This week a Federal District Judge in Sacramento overturned Steven Crittenden’s double murder conviction of a Chico doctor and his wife.
Judge Kimberly Mueller faulted the prosecutor, Jerry Flanagan’s dismissal of the only African American in the jury pool.
Flanagan used a peremptory challenge to remove the juror because she was unequivocally opposed to the death penalty. The District Attorney at the time, Will Mattly, was seeking the death penalty in this case.
On the chilly morning of Jan. 13, 1987, 67-year old Dr. William Chiapella and his 66-year old wife, Katherine, were found bound and gagged in their Downing Avenue home by their son. The couple had been stabbed multiple times and tortured before their death.

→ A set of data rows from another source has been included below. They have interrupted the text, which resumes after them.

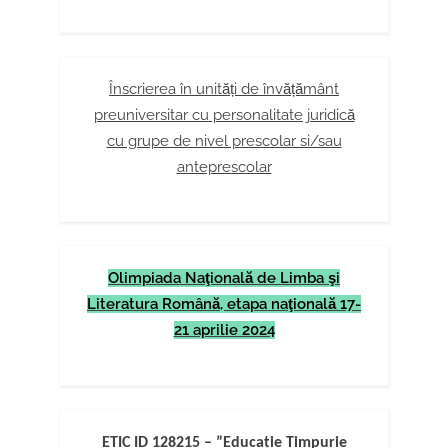
Înscrierea în unități de învățământ
preuniversitar cu personalitate juridică
cu grupe de nivel prescolar si/sau
anteprescolar
Olimpiada Naţională de Limba şi
Literatura Română, etapa naţională 17-
21 aprilie 2024
ETIC ID 128215 – ”Educație Timpurie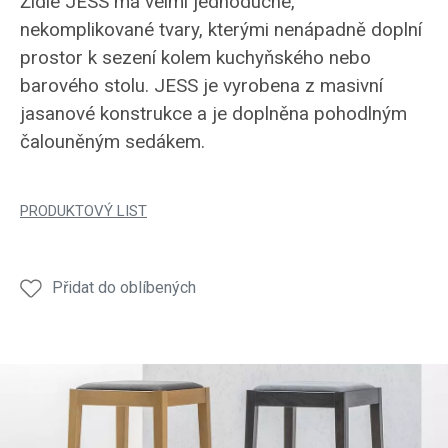
Židle JESS má velmi jednoduché,
nekomplikované tvary, kterými nenápadně doplní
prostor k sezení kolem kuchyňského nebo
barového stolu. JESS je vyrobena z masivní
jasanové konstrukce a je doplněna pohodlným
čalouněným sedákem.
PRODUKTOVÝ LIST
Přidat do oblíbených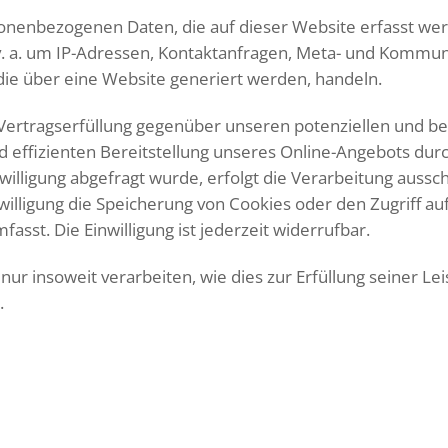
sonenbezogenen Daten, die auf dieser Website erfasst we
 v. a. um IP-Adressen, Kontaktanfragen, Meta- und Kommun
die über eine Website generiert werden, handeln.
ertragserfüllung gegenüber unseren potenziellen und bes
d effizienten Bereitstellung unseres Online-Angebots durc
illigung abgefragt wurde, erfolgt die Verarbeitung ausschli
illigung die Speicherung von Cookies oder den Zugriff auf
sst. Die Einwilligung ist jederzeit widerrufbar.
ur insoweit verarbeiten, wie dies zur Erfüllung seiner Lei
.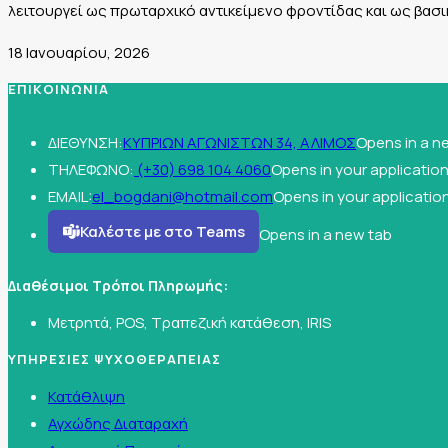
λειτουργεί ως πρωταρχικό αντικείμενο φροντίδας και ως βασ
18 Ιανουαρίου, 2026
ΕΠΙΚΟΙΝΩΝΙΑ
ΔΙΕΘΥΝΣΗ:
ΚΥΠΡΙΩΝ ΑΓΩΝΙΣΤΩΝ 34, ΑΛΙΜΟΣ
Opens in a n
ΤΗΛΕΦΩΝΟ:
(+30) 698 104 4060
Opens in your applicatio
EMAIL:
el_bogdani@hotmail.com
Opens in your applicatio
Καλέστε με στο Teams
Opens in a new tab
Διαθέσιμοι Τρόποι Πληρωμής:
Μετρητά, POS, Τραπεζική κατάθεση, IRIS
ΥΠΗΡΕΣΙΕΣ ΨΥΧΟΘΕΡΑΠΕΙΑΣ
Κατάθλιψη
Αγχώδης Διαταραχή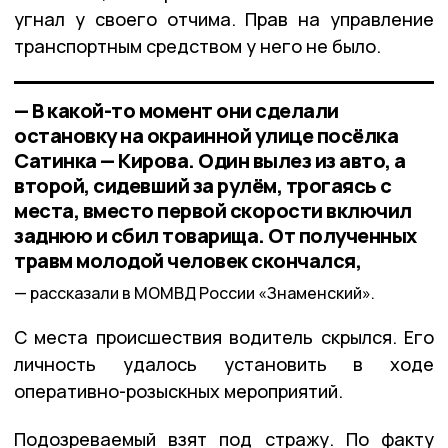
угнал у своего отчима. Прав на управление
транспортным средством у него не было.
— В какой-то момент они сделали
остановку на окраинной улице посёлка
Сатинка — Кирова. Один вылез из авто, а
второй, сидевший за рулём, трогаясь с
места, вместо первой скорости включил
заднюю и сбил товарища. От полученных
травм молодой человек скончался,
рассказали в МОМВД России «Знаменский».
С места происшествия водитель скрылся. Его
личность удалось установить в ходе
оперативно-розыскных мероприятий.
Подозреваемый взят под стражу. По факту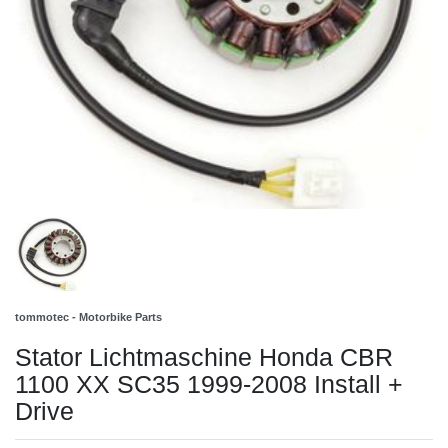
tommotec - Motorbike Parts
Stator Lichtmaschine Honda CBR
1100 XX SC35 1999-2008 Install +
Drive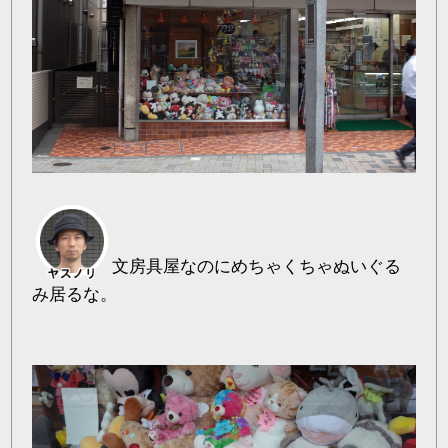
文房具屋なのにめちゃくちゃぬいぐる
み居るな。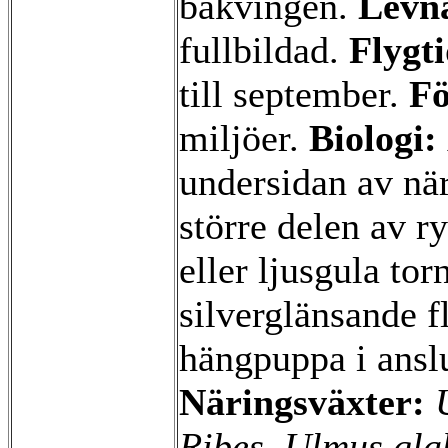
bakvingen.
Levna
fullbildad.
Flygti
till september.
Fö
miljöer.
Biologi:
undersidan av när
större delen av r
eller ljusgula to
silverglänsande 
hängpuppa i anslu
Näringsväxter:
Ribes, Ulmus gla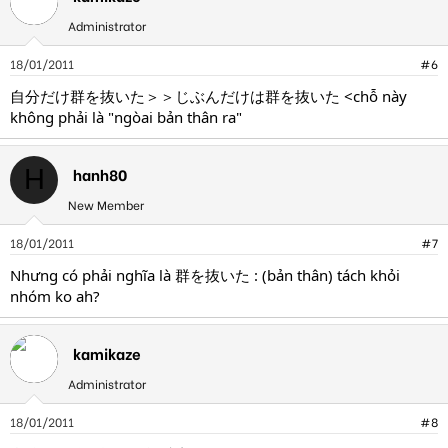
Administrator
18/01/2011
#6
自分だけ群を抜いた＞＞じぶんだけは群を抜いた <chỗ này
không phải là "ngòai bản thân ra"
hanh80
H
New Member
18/01/2011
#7
Nhưng có phải nghĩa là 群を抜いた : (bản thân) tách khỏi
nhóm ko ah?
kamikaze
Administrator
18/01/2011
#8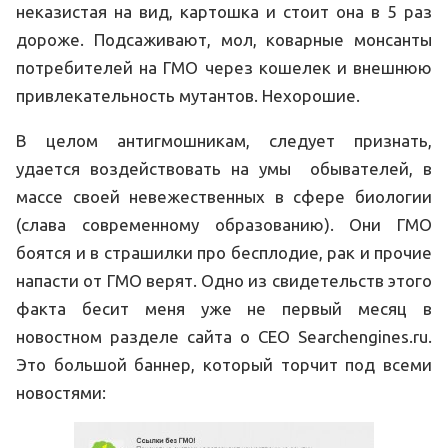
неказистая на вид, картошка и стоит она в 5 раз
дороже. Подсаживают, мол, коварные монсанты
потребителей на ГМО через кошелек и внешнюю
привлекательность мутантов. Нехорошие.
В целом антигмошникам, следует признать,
удается воздействовать на умы обывателей, в
массе своей невежественных в сфере биологии
(слава современному образованию). Они ГМО
боятся и в страшилки про бесплодие, рак и прочие
напасти от ГМО верят. Одно из свидетельств этого
факта бесит меня уже не первый месяц в
новостном разделе сайта о СЕО Searchengines.ru.
Это большой баннер, который торчит под всеми
новостями: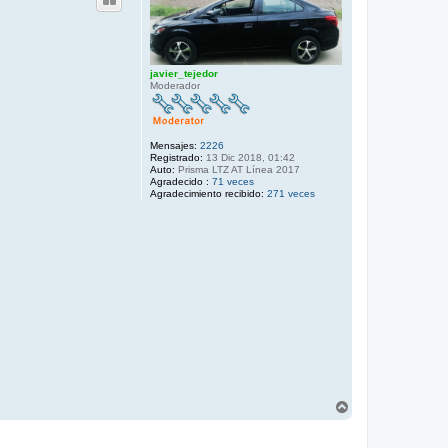
javier_tejedor
Moderador
Mensajes:
2226
Registrado:
13 Dic 2018, 01:42
Auto:
Prisma LTZ AT Línea 2017
Agradecido :
71 veces
Agradecimiento recibido:
271 veces
A
r
r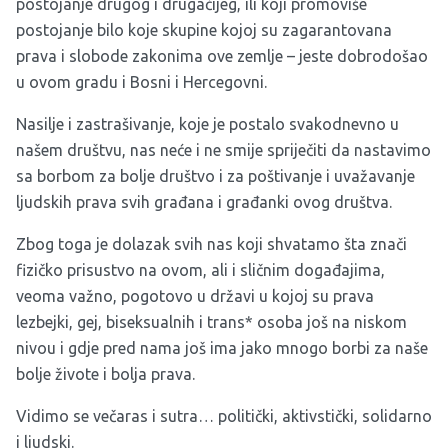
postojanje drugog i drugačijeg, ili koji promoviše
postojanje bilo koje skupine kojoj su zagarantovana
prava i slobode zakonima ove zemlje – jeste dobrodošao
u ovom gradu i Bosni i Hercegovni.
Nasilje i zastrašivanje, koje je postalo svakodnevno u
našem društvu, nas neće i ne smije spriječiti da nastavimo
sa borbom za bolje društvo i za poštivanje i uvažavanje
ljudskih prava svih građana i građanki ovog društva.
Zbog toga je dolazak svih nas koji shvatamo šta znači
fizičko prisustvo na ovom, ali i sličnim događajima,
veoma važno, pogotovo u državi u kojoj su prava
lezbejki, gej, biseksualnih i trans* osoba još na niskom
nivou i gdje pred nama još ima jako mnogo borbi za naše
bolje živote i bolja prava.
Vidimo se večaras i sutra… politički, aktivstički, solidarno
i ljudski.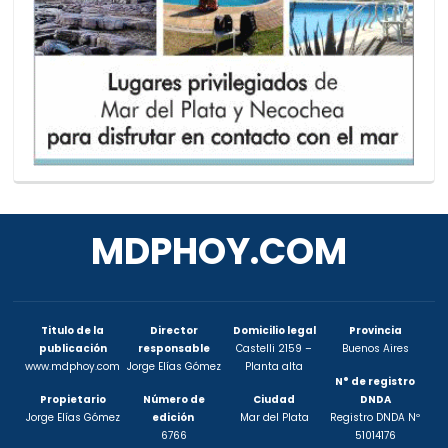
MDPHOY.COM
Titulo de la
Director
Domicilio legal
Provincia
publicación
responsable
Castelli 2159 –
Buenos Aires
www.mdphoy.com
Jorge Elías Gómez
Planta alta
N° de registro
Propietario
Número de
Ciudad
DNDA
Jorge Elías Gómez
edición
Mar del Plata
Registro DNDA Nº
6766
51014176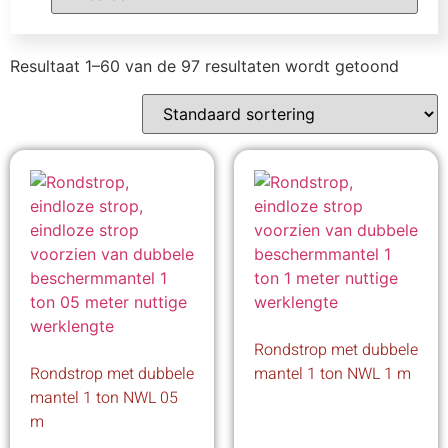
Resultaat 1–60 van de 97 resultaten wordt getoond
Rondstrop met dubbele
Rondstrop met dubbele
mantel 1 ton NWL 1 m
mantel 1 ton NWL 05
m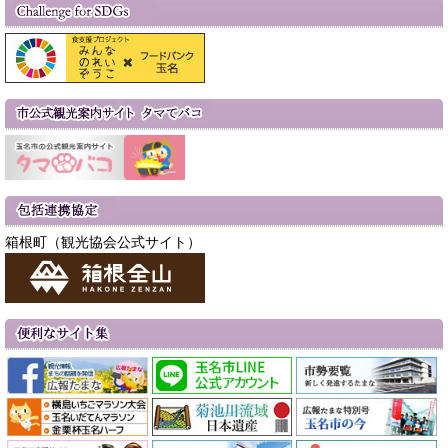
箱根町（観光協会公式サイト）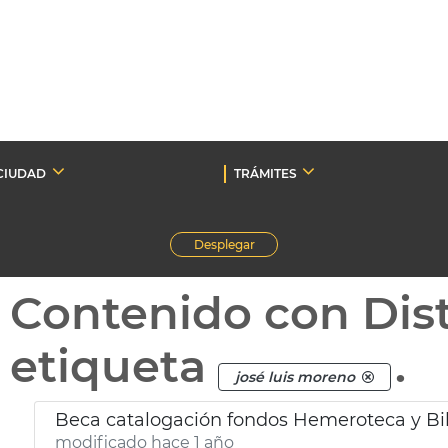
CIUDAD
TRÁMITES
Desplegar
Contenido con Dist
etiqueta
.
josé luis moreno
Beca catalogación fondos Hemeroteca y Bib
modificado hace 1 año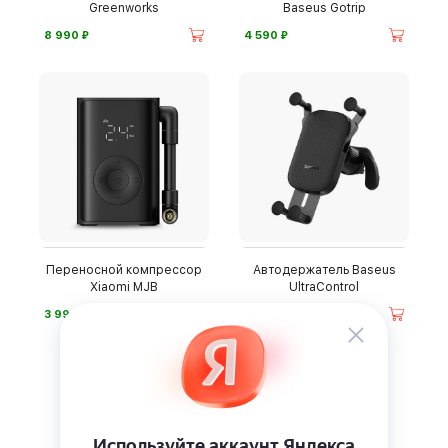
Greenworks
Baseus Gotrip
⃏
⃏
8 990
4 590
Переносной компрессор
Автодержатель Baseus
Xiaomi MJB
UltraControl
⃏
⃏
3 990
2 990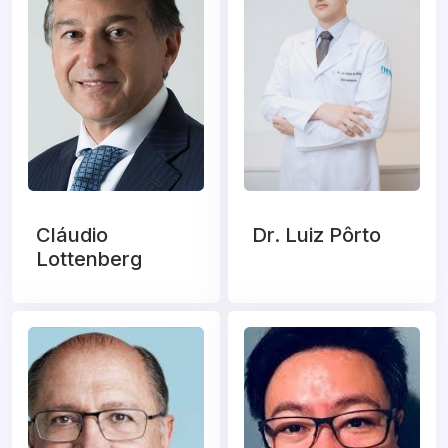
Cláudio
Dr. Luiz Pôrto
Lottenberg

Chico Police determined the motive to be money. Crittenden, a Chico State Sudent at the time, had responded to a posting on a job board at the University for yard work at the Chiapella home three months prior to their death. Evidence introduced at the trial was damaging. There were the specifically patterned sheets, a strawberry pattern, used to bound and gag the Chiapellas. The same patterned, matching sheets were found in Crittenden’s Chico apartment. There was also a $3,000. check cashed by Crittenden and signed, under duress according to investigators, by Mrs. Chiapella. Crittenden claimed the money was from Mrs. Chiapella for sex. A shoe print was also found at the home matching Crittenden’s shoes.
While in the Butte County Jail, Crittenden escaped at least twice, kidnapping a man during one escape and taking him to Sacramento.
District Attorney Mike Ramsey, who was District Attorney by the time the case was tried in 1989, said today, every judge, including the California Supreme Court has found no errors in the jury selection. Ramsey said the recent ruling was an insult to Flannigan.
Crittenden’s murder trial was held in Placer County, because of the brutality of the murders, extensive publicity in the case and the notoriety of the Chiapellas.
Crittenden, an African American, is now 46, and has spent 24 years on San Quentin’s death row.
Ramsey says they will appeal the Federal Judge’s ruling. If the appeal by the 9th Circuit Court of Appeal is unsuccessful, Ramsey says they will retry Crittenden. He says it will be difficult to resurrect the evidence after more than 25 years. Ramsey added, he was shocked by the this week’s ruling.
"The ruling shows why people are disgusted with the game playing made with the death penalty," Ramsey said. "It’s P.C. gone wild."